Try it:
Check every line below for the word "Port" and copy each one that has it.

Recorded information:
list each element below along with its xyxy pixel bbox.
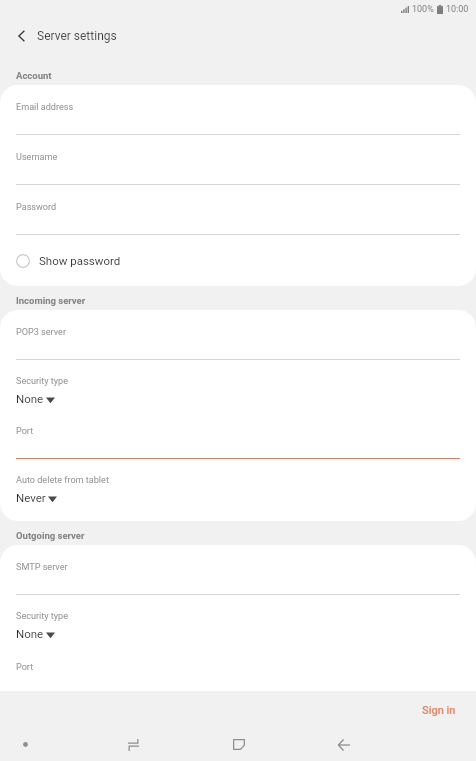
staticText: Email address: [16, 102, 74, 113]
button[interactable]: Port: [0, 645, 476, 691]
staticText: Incoming server: [16, 295, 86, 306]
button[interactable]: Back: [327, 728, 360, 761]
staticText: Username: [16, 152, 58, 163]
staticText: Security type: [16, 611, 69, 622]
staticText: Outgoing server: [16, 530, 85, 541]
button[interactable]: Auto delete from tablet: [0, 459, 476, 521]
staticText: Password: [16, 202, 57, 213]
button[interactable]: POP3 server: [0, 310, 476, 360]
button[interactable]: Home: [222, 728, 255, 761]
staticText: Server settings: [37, 29, 117, 43]
button[interactable]: Security type: [0, 595, 476, 645]
button[interactable]: Email address: [0, 85, 476, 135]
staticText: SMTP server: [16, 562, 68, 573]
button[interactable]: Show password: [0, 235, 476, 286]
staticText: Account: [16, 70, 52, 81]
button[interactable]: Password: [0, 185, 476, 235]
staticText: None: [16, 627, 44, 640]
staticText: None: [16, 392, 44, 405]
button[interactable]: Recent apps: [117, 728, 150, 761]
staticText: POP3 server: [16, 327, 67, 338]
staticText: Port: [16, 662, 34, 673]
button[interactable]: Sign in: [406, 695, 476, 726]
staticText: Never: [16, 491, 46, 504]
staticText: Sign in: [422, 704, 456, 717]
button[interactable]: Port: [0, 409, 476, 459]
button[interactable]: Username: [0, 135, 476, 185]
button[interactable]: Navigate up: [4, 19, 38, 53]
staticText: Port: [16, 426, 34, 437]
staticText: 10:00: [446, 4, 469, 15]
button[interactable]: Security type: [0, 360, 476, 409]
staticText: Show password: [39, 254, 121, 267]
button[interactable]: SMTP server: [0, 545, 476, 595]
staticText: Security type: [16, 376, 69, 387]
staticText: Auto delete from tablet: [16, 475, 109, 486]
staticText: 100%: [412, 4, 434, 15]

The answer:
button[interactable]: Port: [0, 645, 476, 691]
staticText: Port: [16, 662, 34, 673]
button[interactable]: Port: [0, 409, 476, 459]
staticText: Port: [16, 426, 34, 437]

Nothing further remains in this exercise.